レモンの酸を利用して、変色(酸化)を防ぎます。マッシュルームは、スライスした後にレモン汁を振りかけます。

下ごしらえ
調理の前に、使用する食材の特徴をよく知り、それぞれに応じた下ごしらえをすることが、おいしく仕上げるためのコツです。いくつかをご紹介しますので、調理の目的にあわせて、応用してみて下さい。
1.油ぬき 油揚げ、厚揚げ、さつま揚げなど、油で揚げた素材を調理する前にまんべんなく熱湯をかけたりゆでたりして表面の油を落とすこと。余分な油や酸化した油が落ちて、味がしみ込みやすくなります。
2.色だし 仕上がりを美しくするために材料の色をより鮮やかにすること。青菜は塩を加えた熱湯に通す、きゅうりは塩で板ずりする、なすは素揚げする、黒豆は鉄鍋で煮る、などなど。
3.霜降り 肉や魚などを熱湯にさっとくぐらせたり、直接熱湯をかけたり、また表面を軽く焼いたりすること。表面が白っぽくなる状態をいいます。生ぐさみをとり、素材のうま味を閉じ込めます。
4.酢じめ 主に青魚など脂の多い魚に用いる下処理の一種。塩を降り余分な水分を取り除いた後、表面が白くなる程度まで酢に浸します。身がしまり生ぐさみが取れてさっぱりとした味になります。
5.化粧塩 魚を焼く際に、仕上がりを美しくするため塩を降ること。化粧塩をする前に、一度ふり塩をして生ぐさみを取るとよいでしょう。しばらく置いた後ふり塩を拭き取り、仕上げに化粧塩をして焼きます。

調理用語
知っていそうで、意外と知らない調理用語。さまざまなレシピ集を見ても、使われている用語がわからないという方がかなりの数にのぼるという報告もあります。ここでは、ちょっと難しい用語をいくつかピックアップしました。
1.煮含める 薄味の煮汁に材料をひたし、ゆっくり時間をかけて味をよくしみこませる煮方。煮汁は煮きらずに少し残します。一方“煮つめる”は煮汁の水分をとばし、煮汁の味を凝縮させる煮方をいいます。

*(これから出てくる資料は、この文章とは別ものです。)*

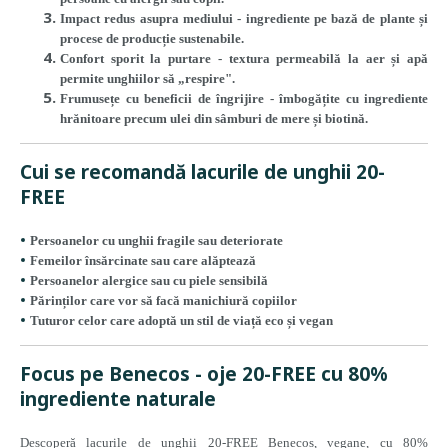
Impact redus asupra mediului
- ingrediente pe bază de plante și
procese de producție sustenabile.
Confort sporit la purtare
- textura permeabilă la aer și apă
permite unghiilor să „respire".
Frumusețe cu beneficii de îngrijire
- îmbogățite cu ingrediente
hrănitoare precum ulei din sâmburi de mere și biotină.
Cui se recomandă lacurile de unghii 20-
FREE
Persoanelor cu unghii fragile sau deteriorate
Femeilor însărcinate sau care alăptează
Persoanelor alergice sau cu piele sensibilă
Părinților care vor să facă manichiură copiilor
Tuturor celor care adoptă un stil de viață eco și vegan
Focus pe Benecos - oje 20-FREE cu 80%
ingrediente naturale
Descoperă lacurile de unghii 20-FREE Benecos, vegane, cu 80%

2.ゆでこぼす 材料をゆで、そのゆで汁を捨ててしまうこと。アクやぬめり、渋み、臭みなどが取り除かれるのでお料理の味がよくなります。里いも、小豆などは一旦ゆでこぼしてから調理します。
3.鍋返し 煮汁を全体に行き渡らせたり、焦げ付きを防いだりするために、鍋の中身を上下に返すこと。鍋をゆすったり木じゃくを使ったりして行います。
4.煎りつける 材料を火にかけ、木べらや菜ばしなどで混ぜながら水分をとばすこと。水分の少ない状態をさらに火にかけ完全に水分をとばすので、焦がさないように注意しましょう。
5.じか蒸し 蒸籠を使わずに、5〜7分目までお湯をはった鍋に直接器を浸して蒸すこと。家庭でも手軽に蒸しものが出来る調理法です。器に対して大きめの鍋を使うとよいでしょう。